Swati women have social power because lobola is involved in their marriages. Marriage is a complex arrangement that involves a payment lobola to the parents of the bride. Because of the expense of lobola, usually only people of very high social standing can afford to practice polygyny eSwatini. Generally, the lobola is in the form of cattle, and can only be returned under certain conditions. It is also sometimes used to resolve disputes between a husband and wife during the marriage. Also, women have social power because a Swazi marriage is basically the aligning of two families instead of two people and the women who ensures the alliance is often very valued.

The African concept of “rights in persons” and “wealth in people” placed premium on women’s labour and procreation. Colonial powers understood this and thus the most important project of colonialism was to destroy the African family structure as this is the most important economic and political institution.

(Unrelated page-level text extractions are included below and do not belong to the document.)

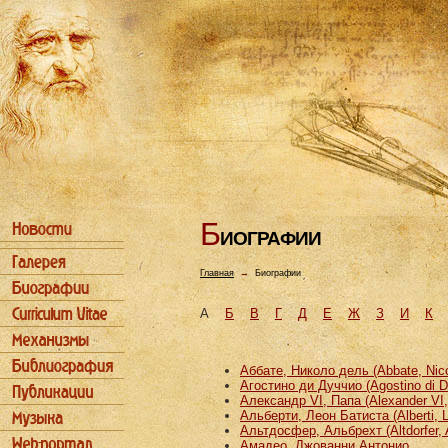
Б
ИОГРАФИИ
Главная
→
Биографии
А
Б
В
Г
Д
Е
Ж
З
И
К
Аббате, Николо дель (Abbate, Nicco
Агостино ди Дуччио (Agostino di D
Александр VI, Папа (Alexander VI
Альберти, Леон Батиста (Alberti, L
Альтдосфер, Альбрехт (Altdorfer, 
Амадео, Джованни Антонио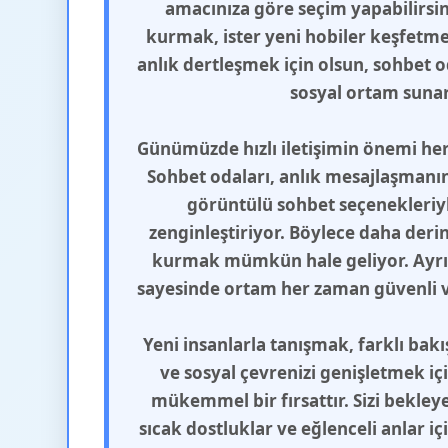
amacınıza göre seçim yapabilirsini
kurmak, ister yeni hobiler keşfetmek
anlık dertleşmek için olsun, sohbet od
sosyal ortam sunar
Günümüzde hızlı iletişimin önemi her
Sohbet odaları, anlık mesajlaşmanın 
görüntülü sohbet seçenekleriyle
zenginleştiriyor. Böylece daha deri
kurmak mümkün hale geliyor. Ayrı
sayesinde ortam her zaman güvenli ve
Yeni insanlarla tanışmak, farklı bak
ve sosyal çevrenizi genişletmek iç
mükemmel bir fırsattır. Sizi bekleye
sıcak dostluklar ve eğlenceli anlar i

Ultimately the intersection between the colonial economic structures and gender-biased education systems shaped by patriarchal assumptions of European colonial administrators and missionaries enabled African chiefs and male elders to orchestrate a social coup. Therefore, referring to the second-class citizen status of African women today as ‘traditional’ is erroneous and must be rejected for what it is. Even what we understand to be our customary law was used by the colonizers to cement as ‘tradition’ the subordination of women.